I took a small step to the side. She rolled her eyes and carried him into the town house. “Here you go, sweetie,” she said, setting him down in the entryway. He sniffed the air around him and took a hesitant step forward, claws tapping on the hardwood floor.

“He’s going to pee,” I said.

“No, he isn’t.”

“He’s going to shed. And they don’t have a vacuum.”

“What? How can they not have a vacuum?”

“They don’t. I looked all over.” I shrugged. “They have a maid.”

Her gaze moved up to a painting on the wall, one of Jimmy’s. The lines were vague, the colors blurred together, but I had decided that if you looked at it long enough, you could make out a decomposing head.

“Who are these people, honey?” She’d stopped chewing the gum. All at once, she appeared very familiar, her old self, her eyes full of worry for me. “Who are they, and how do you know them?”

I leaned down to scratch Bowzer on his sweet spot, the little indentation between his ears. He turned, sniffing the air between us, and wagged his tail again. “Hey, Bowz,” I whispered. “Remember me?” His collar hung loose from his neck.

“Of course he does,” my mother said. “He always loved you best. I just do all the work.” She took off her coat. It was her nice coat, the long black one that she only wore when she was dressed up, over skirts or dresses with boots. But today, underneath it, she was wearing her flannel nightgown tucked into khaki pants, no belt, and her gray cable cardigan hanging open. I didn’t read too much into it. She had come to help clean on her day off, a Sunday morning, and so it made sense she’d not bothered with her clothes. But then she went to hug me, suddenly, no warning at all, and there was a musty, almost salty smell about her. Her hair was unwashed, shiny at the roots, and pulled back in a tight ponytail. She caught me looking at her, and she seemed embarrassed.

“It doesn’t matter,” she said quickly. “I’ve got my vacuum in the van.” She pulled her coat back on. On her way out, she glanced back over her shoulder with a smile. “Don’t just stand there, honey. I’m going to help. But I’m not going to do it all for you.”

 

By three o’clock, all of Haylie’s clothes were hanging neatly in her closet. The sheets were washed and dried and stretched back over the bed. Every empty beer can and plastic cup had been located and contained in the plastic trash bag by the door. The floors were vacuumed and mopped. I’d dragged the wine rack, undamaged, back out into the kitchen, where the counters sparkled, suds-free. There was no evidence of the party at all, not even a trace of cigarette smoke in the air. The entire town house smelled like the lemons my mother had cut open and microwaved. And she’d been right about the meat tenderizer—the bloodstain had almost completely disappeared.

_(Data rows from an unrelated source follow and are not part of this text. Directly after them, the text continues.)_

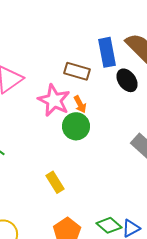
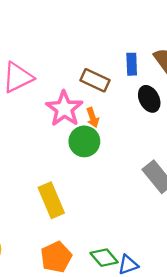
blue rectangle: (107, 52) -> (132, 64), size x0.7
yellow rectangle: (55, 182) -> (51, 200), size x1.4

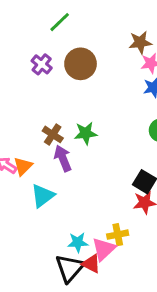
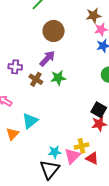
purple cross: (42, 64) -> (15, 67), moved, turned -32
purple arrow: (63, 158) -> (47, 58), moved, turned 66
orange triangle: (23, 166) -> (12, 134), moved
red triangle: (91, 264) -> (92, 158), moved

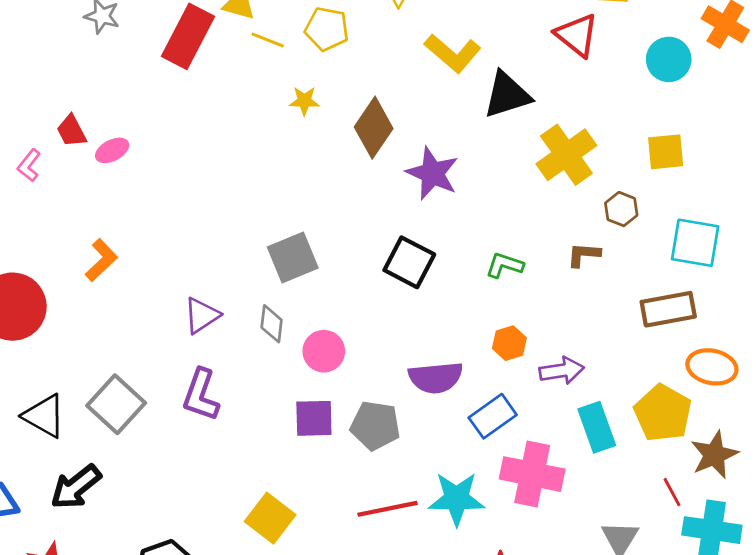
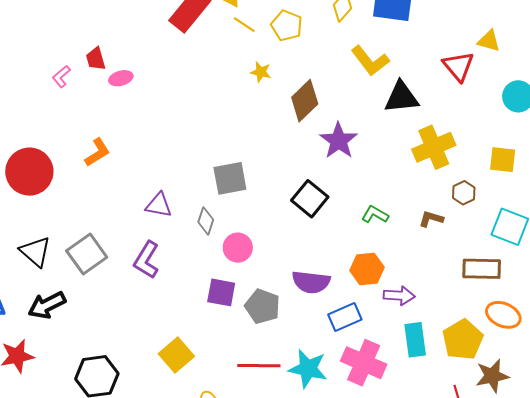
purple triangle: (202, 315) -> (159, 205), turned 32
orange hexagon: (509, 343) -> (367, 269), size x1.4

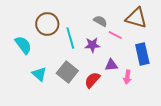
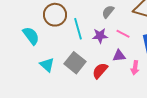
gray semicircle: (100, 21) -> (108, 12), turned -80
pink line: (115, 35) -> (123, 34), moved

She was rolling the vacuum back out the front door when she stopped and cleared her throat.

“Hey—it’s okay if I take a shower? My bag is right out in the van.”

I looked at her. I thought she was joking. She looked back, blank-faced, her hand raised like a hitchhiker’s, her thumb tilted toward the stairs.

“You want to take a shower here?”

She leaned on the vacuum, and it started to roll forward. She almost lost her balance. She caught herself without a smile. “Well. I’ve been cleaning for a few hours now. Helping you clean. And I feel icky. I’d like to take a shower before I drive back.” She paused to purse her lips in disapproval. “If that’s not too much trouble.”

I didn’t know what to say. It was an odd request and, under the circumstances, a slightly unreasonable one. “Mom. They’ll be back here in less than an hour.”

She didn’t say anything. She lowered her eyes to Bowzer, who was asleep in the corner of the entryway. My mother had made a little bed for him: Elise’s old eyelet white bedspread, which my mother had brought in from the van and folded into quarters, with an empty plastic trash bag underneath that.

“I’d really like to not be here when they get here.” I looked at my watch, then back up at her. “Can’t you just wait until you get home?”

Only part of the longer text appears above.